Se le condizioni si aggravano, quindi se scende la percentuale di ossigeno nel sangue, il medico di famiglia deve valutare un eventuale ricovero in ospedale. Nel documento del ministero si trova uno schema che spiega quando serve l’intervento del 112.
Quali farmaci usare e quali no
La terapia da seguire per curare i malati con sintomi lievi è molto precisa. Nel documento vengono elencate tutte le azioni da seguire per garantire una corretta gestione del paziente da parte del medico (come sempre, si devono evitare soluzioni fai-da-te).
Si parte da una «vigile attesa» e dalla «misurazione periodica della saturazione dell’ossigeno». Il passaggio successivo è l’utilizzo del paracetamolo, a cui seguono appropriata idratazione e nutrizione. Le normali terapie per malattie croniche non devono essere interrotte. Non vanno utilizzati con regolarità i farmaci corticosteroidi, cioè il cortisone. L’uso del cortisone a domicilio può essere considerato solo in quei pazienti «il cui quadro clinico non migliora entro le 72 ore, in presenza di un peggioramento dei parametri».

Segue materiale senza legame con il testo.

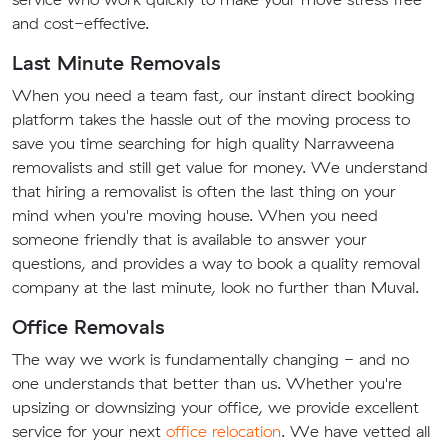
and cost-effective.
Last Minute Removals
When you need a team fast, our instant direct booking
platform takes the hassle out of the moving process to
save you time searching for high quality Narraweena
removalists and still get value for money. We understand
that hiring a removalist is often the last thing on your
mind when you're moving house. When you need
someone friendly that is available to answer your
questions, and provides a way to book a quality removal
company at the last minute, look no further than Muval.
Office Removals
The way we work is fundamentally changing - and no
one understands that better than us. Whether you're
upsizing or downsizing your office, we provide excellent
service for your next
office relocation
. We have vetted all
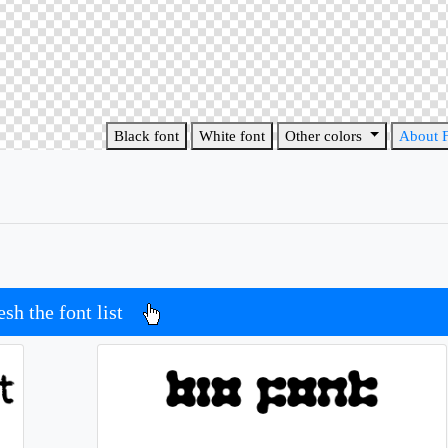
Black font
White font
Other colors
About 
esh the font list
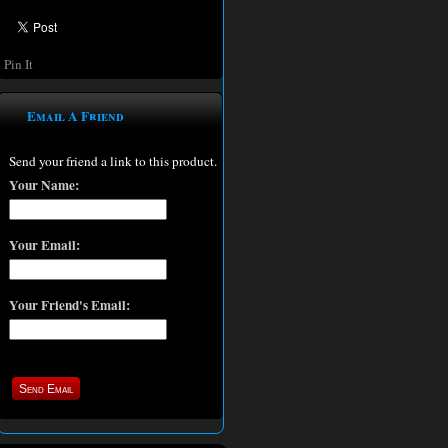
Pin It
Email A Friend
Send your friend a link to this product.
Your Name:
Your Email:
Your Friend's Email:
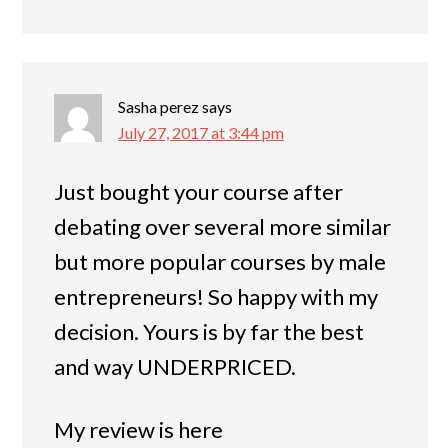
Sasha perez
says
July 27, 2017 at 3:44 pm
Just bought your course after
debating over several more similar
but more popular courses by male
entrepreneurs! So happy with my
decision. Yours is by far the best
and way UNDERPRICED.
My review is here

Non deve essere usata nemmeno l’eparina, indicata solo nei soggetti immobilizzati per l’infezione. Niente antibiotici: il loro eventuale uso è da riservare solo in presenza di febbre persistente per oltre 72 ore.
Come già dimostrato da studi clinici, l’idrossiclorochina non è efficace e quindi non va somministrata. L’ultima raccomandazione avverte di non somministrare farmaci mediante aerosol se il malato è in isolamento con altri conviventi, perché aumenterebbe il rischio di circolazione del virus. Il ministero chiarisce, inoltre, che non esistono studi che dimostrino l’efficacia di vitamine e integratori alimentari contro la COVID-19.
Il farmaco davvero utile per la cura a casa, quindi, è il paracetamolo. In alternativa, sempre secondo le indicazioni del ministero, possono essere utilizzati anche farmaci FANS, cioè anti-infiammatori non steroidei, come l’aspirina o l’ibuprofene. Questi farmaci servono solo in caso di febbre, dolori articolari o muscolari (a meno che non esista chiara controindicazione all’uso). «Altri farmaci sintomatici potranno essere utilizzati su giudizio clinico», dice il ministero.
Gestire i malati in modo corretto nelle loro case è importante anche per evitare ricoveri inutili e quindi sovraffolamento negli ospedali, in particolare nei reparti di pronto soccorso. «Anche in occasione di questa seconda ondata pandemica, esiste la necessità di razionalizzare le risorse al fine di poter garantire la giusta assistenza a ogni singolo cittadino in maniera commisurata alla gravità del quadro clinico», spiega il ministero. «Una corretta gestione del caso fin dalla diagnosi consente di attuare un flusso che abbia il duplice scopo di mettere in sicurezza il paziente e di non affollare in maniera non giustificata gli ospedali e soprattutto le strutture di pronto soccorso».
Come dicevamo, le indicazioni contenute nel documento del ministero sono rivolte ai medici di famiglia che hanno in carico pazienti con infezione da SARS-CoV-2 e non vanno intese come istruzioni che i pazienti possono applicare in autonomia. In caso di dubbi, è sempre bene fare riferimento al proprio medico.